◆ **Stored data**:
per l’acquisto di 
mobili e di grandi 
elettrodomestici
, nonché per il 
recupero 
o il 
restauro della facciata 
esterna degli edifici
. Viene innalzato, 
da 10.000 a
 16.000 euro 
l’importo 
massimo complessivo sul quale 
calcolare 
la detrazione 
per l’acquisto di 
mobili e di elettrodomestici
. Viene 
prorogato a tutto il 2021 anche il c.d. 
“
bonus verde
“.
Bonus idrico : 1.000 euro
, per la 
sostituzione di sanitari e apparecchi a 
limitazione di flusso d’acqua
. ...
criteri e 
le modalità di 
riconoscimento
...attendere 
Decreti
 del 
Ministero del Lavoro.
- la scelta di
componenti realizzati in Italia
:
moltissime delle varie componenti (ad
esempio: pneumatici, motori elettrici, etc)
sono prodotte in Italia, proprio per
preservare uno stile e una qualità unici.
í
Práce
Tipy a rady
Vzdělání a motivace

--

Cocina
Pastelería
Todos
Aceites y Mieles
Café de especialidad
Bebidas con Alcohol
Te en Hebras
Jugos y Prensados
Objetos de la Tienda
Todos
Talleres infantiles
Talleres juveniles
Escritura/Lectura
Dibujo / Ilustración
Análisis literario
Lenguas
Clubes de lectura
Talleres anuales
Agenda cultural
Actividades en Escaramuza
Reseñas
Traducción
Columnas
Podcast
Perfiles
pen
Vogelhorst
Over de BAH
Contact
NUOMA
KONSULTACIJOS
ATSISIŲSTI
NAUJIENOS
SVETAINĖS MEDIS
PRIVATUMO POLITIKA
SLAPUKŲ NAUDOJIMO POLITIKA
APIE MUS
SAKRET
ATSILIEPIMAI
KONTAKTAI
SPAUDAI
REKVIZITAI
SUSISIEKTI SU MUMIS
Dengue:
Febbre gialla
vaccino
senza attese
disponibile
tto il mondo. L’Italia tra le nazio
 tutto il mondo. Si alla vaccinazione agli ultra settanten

◆ **Activity**: Exactly how many lines in the data above hold "Italia"? State that number only.

◆ **Output of the task**: 3